I was melancholy yesterday.  But perhaps I am simply melancholy by nature.  I was thinking about my unfinished manuscript and how I haven’t devoted much time to it since last summer when I was a professor and I had three months off with pay.  There’s a common misconception that teachers have it easy because they get summers off, but teaching (especially when you’re a conscientious teacher who pushes your students) can be incredibly draining.  I spent the first three weeks of my summer vacation recuperating from two semesters of 16-20 hour work days.  Yep! That was my average schedule.  Every once in a while, I had two days where I only had to grade for seven hours (i.e., one classs essays), but from Monday to Thursday, I worked 16-20 hours a day.  Needless to say, I didn’t have any writing time during the fall and spring semesters. During Thanksgiving break, winter break and spring break, I was always grading. This was one of the main factors in my decision to quit my job as a professor.

One of my favorite memories of being a professor is this: I was sitting in my office one Saturday afternoon trying to decide which poems I would assign to my creative writing class.  I chose two: Audre Lorde’s “Woman” and Pablo Neruda’s “The Hurt.”

These lines seized my heart:
1)      …your night comes down upon me/like a nurturing rain (Lorde); and
2)      I have hurt you, my dear/I have torn your soul (Neruda).

These lines confirmed what I have known for a long time.  Writing is my lover.  When I open myself to him, he is nurturing.  He is attentive and selflessly giving.  When I close myself to him, when I don’t give him the attention he requires, he gnaws at me and tears my soul apart.
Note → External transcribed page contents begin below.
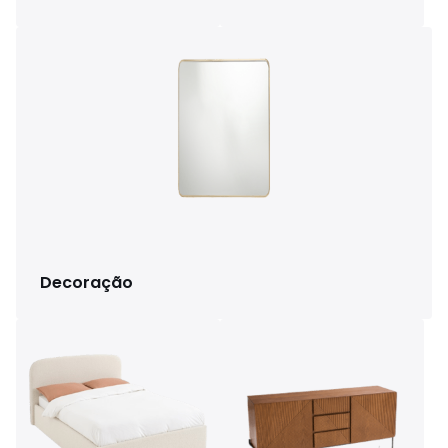
Decoração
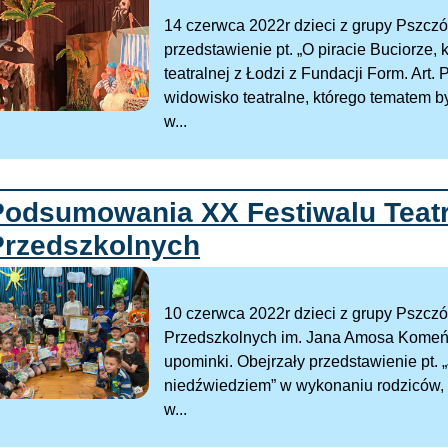
14 czerwca 2022r dzieci z grupy Pszczó
przedstawienie pt. „O piracie Buciorze,
teatralnej z Łodzi z Fundacji Form. Art
widowisko teatralne, którego tematem by
w...
Podsumowania XX Festiwalu Teat
Przedszkolnych
10 czerwca 2022r dzieci z grupy Pszczó
Przedszkolnych im. Jana Amosa Komeńs
upominki. Obejrzały przedstawienie pt. 
niedźwiedziem” w wykonaniu rodziców
w...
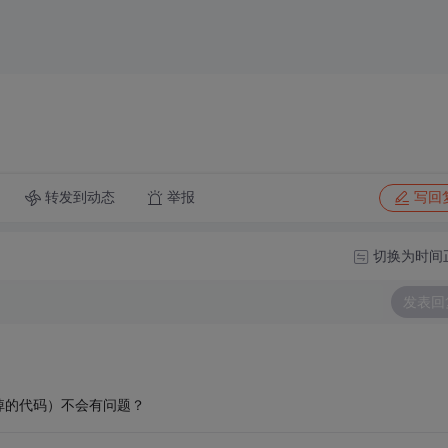
转发到动态
举报
写回
切换为时间
发表回
掉的代码）不会有问题？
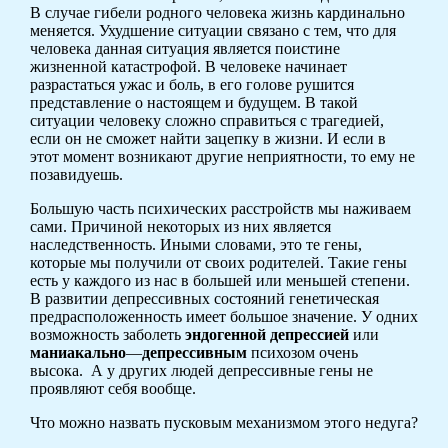
В случае гибели родного человека жизнь кардинально
меняется. Ухудшение ситуации связано с тем, что для
человека данная ситуация является поистине
жизненной катастрофой. В человеке начинает
разрастаться ужас и боль, в его голове рушится
представление о настоящем и будущем. В такой
ситуации человеку сложно справиться с трагедией,
если он не сможет найти зацепку в жизни. И если в
этот момент возникают другие неприятности, то ему не
позавидуешь.
Большую часть психических расстройств мы наживаем
сами. Причиной некоторых из них является
наследственность. Иными словами, это те гены,
которые мы получили от своих родителей. Такие гены
есть у каждого из нас в большей или меньшей степени.
В развитии депрессивных состояний генетическая
предрасположенность имеет большое значение. У одних
возможность заболеть
эндогенной депрессией
или
маниакально
—
депрессивным
психозом очень
высока. А у других людей депрессивные гены не
проявляют себя вообще.
Что можно назвать пусковым механизмом этого недуга?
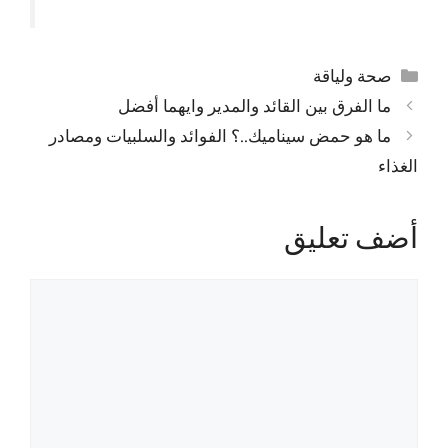
التصنيفات
صحة ولياقة
ما الفرق بين القائد والمدير وايهما أفضل
ما هو حمض سيناميك..؟ الفوائد والسلبيات ومصادر
الغذاء
أضف تعليق
تعليق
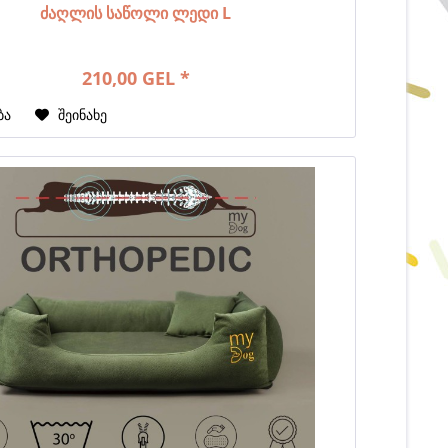
ძაღლის საწოლი ლედი L
210,00 GEL *
ბა
შეინახე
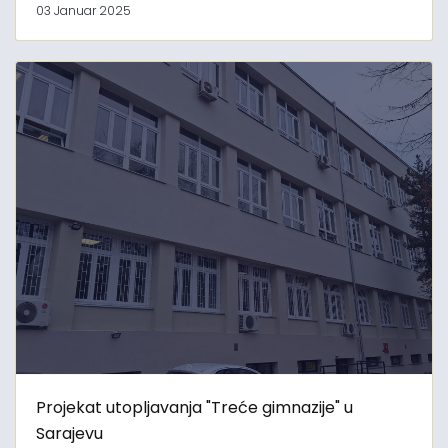
03 Januar 2025
Projekat utopljavanja "Treće gimnazije" u
Sarajevu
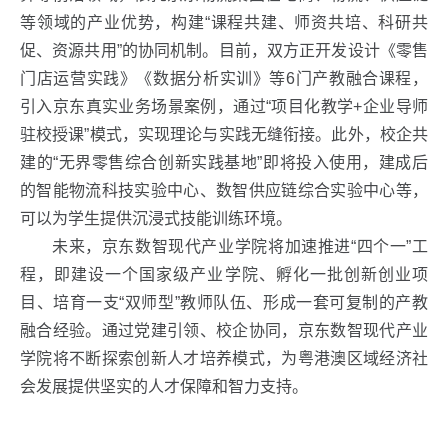
等领域的产业优势，构建“课程共建、师资共培、科研共
促、资源共用”的协同机制。目前，双方正开发设计《零售
门店运营实践》《数据分析实训》等6门产教融合课程，
引入京东真实业务场景案例，通过“项目化教学+企业导师
驻校授课”模式，实现理论与实践无缝衔接。此外，校企共
建的“无界零售综合创新实践基地”即将投入使用，建成后
的智能物流科技实验中心、数智供应链综合实验中心等，
可以为学生提供沉浸式技能训练环境。
未来，京东数智现代产业学院将加速推进“四个一”工
程，即建设一个国家级产业学院、孵化一批创新创业项
目、培育一支“双师型”教师队伍、形成一套可复制的产教
融合经验。通过党建引领、校企协同，京东数智现代产业
学院将不断探索创新人才培养模式，为粤港澳区域经济社
会发展提供坚实的人才保障和智力支持。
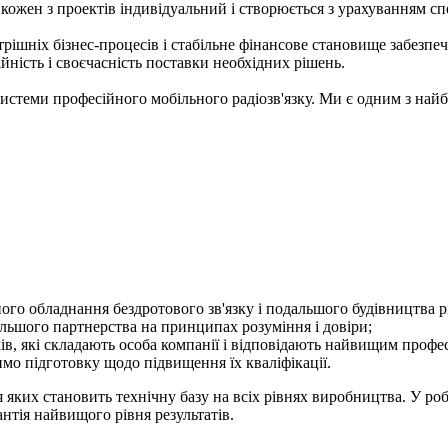
ожен з проектів індивідуальний і створюється з урахуванням спе
рішніх бізнес-процесів і стабільне фінансове становище забезпе
йність і своєчасність поставки необхідних рішень.
 системи професійного мобільного радіозв'язку. Ми є одним з най
го обладнання бездротового зв'язку і подальшого будівництва різ
альшого партнерства на принципах розуміння і довіри;
ів, які складають особа компанії і відповідають найвищим проф
мо підготовку щодо підвищення їх кваліфікації.
ких становить технічну базу на всіх рівнях виробництва. У робот
антія найвищого рівня результатів.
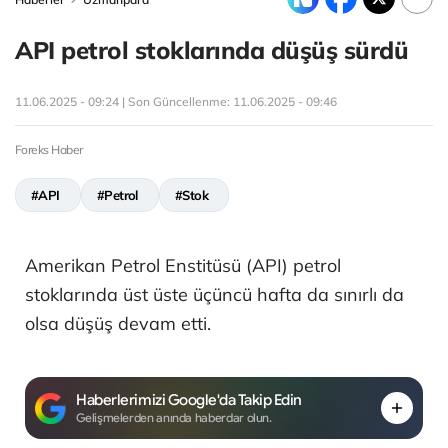
API petrol stoklarında düşüş sürdü
11.06.2025 - 09:24 | Son Güncellenme:
11.06.2025 - 09:46
Foreks Haber
#API
#Petrol
#Stok
Amerikan Petrol Enstitüsü (API) petrol
stoklarında üst üste üçüncü hafta da sınırlı da
olsa düşüş devam etti.
Haberlerimizi Google'da Takip Edin
Gelişmelerden anında haberdar olun.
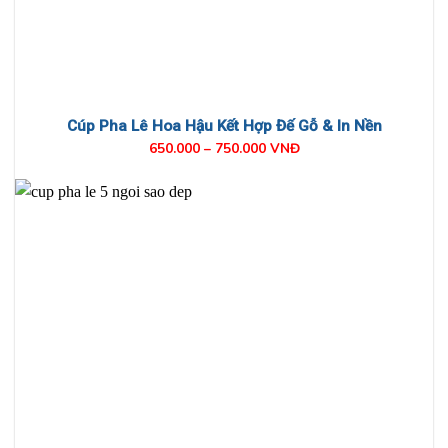
Cúp Pha Lê Hoa Hậu Kết Hợp Đế Gỗ & In Nền
650.000 – 750.000 VNĐ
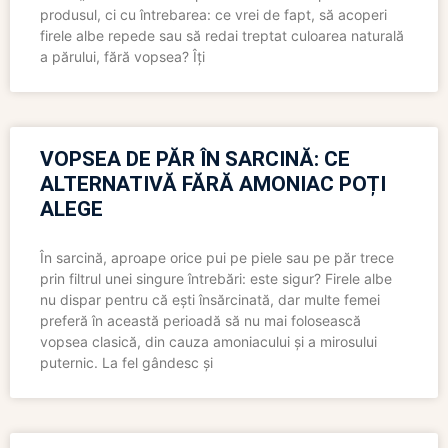
produsul, ci cu întrebarea: ce vrei de fapt, să acoperi
firele albe repede sau să redai treptat culoarea naturală
a părului, fără vopsea? Îți
VOPSEA DE PĂR ÎN SARCINĂ: CE
ALTERNATIVĂ FĂRĂ AMONIAC POȚI
ALEGE
În sarcină, aproape orice pui pe piele sau pe păr trece
prin filtrul unei singure întrebări: este sigur? Firele albe
nu dispar pentru că ești însărcinată, dar multe femei
preferă în această perioadă să nu mai folosească
vopsea clasică, din cauza amoniacului și a mirosului
puternic. La fel gândesc și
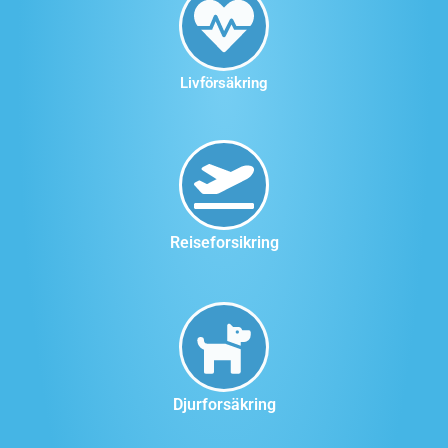
Livförsäkring
Reiseforsikring
Djurforsäkring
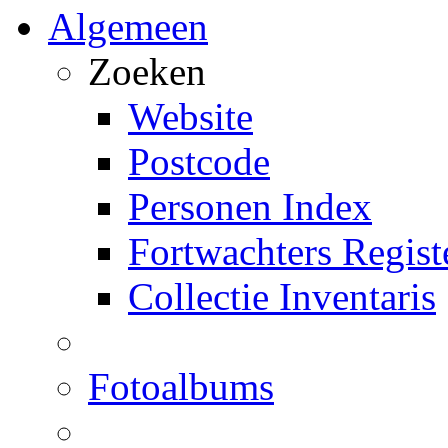
Algemeen
Zoeken
Website
Postcode
Personen Index
Fortwachters Regist
Collectie Inventaris
Fotoalbums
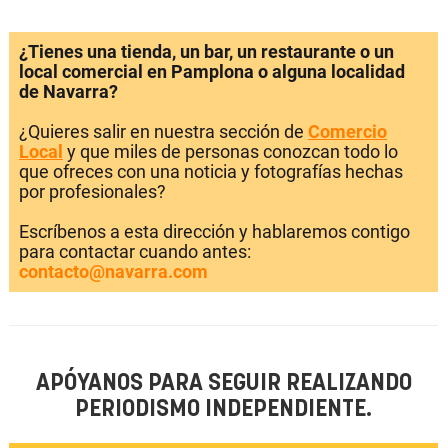
¿Tienes una tienda, un bar, un restaurante o un
local comercial en Pamplona o alguna localidad
de Navarra?
¿Quieres salir en nuestra sección de
Comercio
Local
y que miles de personas conozcan todo lo
que ofreces con una noticia y fotografías hechas
por profesionales?
Escríbenos a esta dirección y hablaremos contigo
para contactar cuando antes:
contacto@navarra.com
APÓYANOS PARA SEGUIR REALIZANDO
PERIODISMO INDEPENDIENTE.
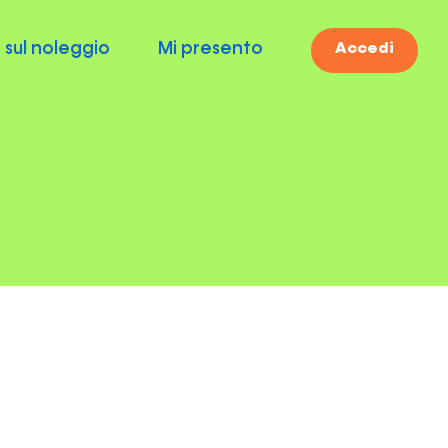
 sul noleggio
Mi presento
Accedi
So I give him whatever he wants, whatever he needs.  I don’t care what people say.  I don’t care if they think I’m crazy for leaving a secure job where I was respected.  I ignore the judging look on their faces when they ask if I want children and I say, No, I want books.  I dont give a shit if people think I need to “settle down” and “stop dreaming about being a writer.”  I need my lover, and I will do whatever it takes to keep him.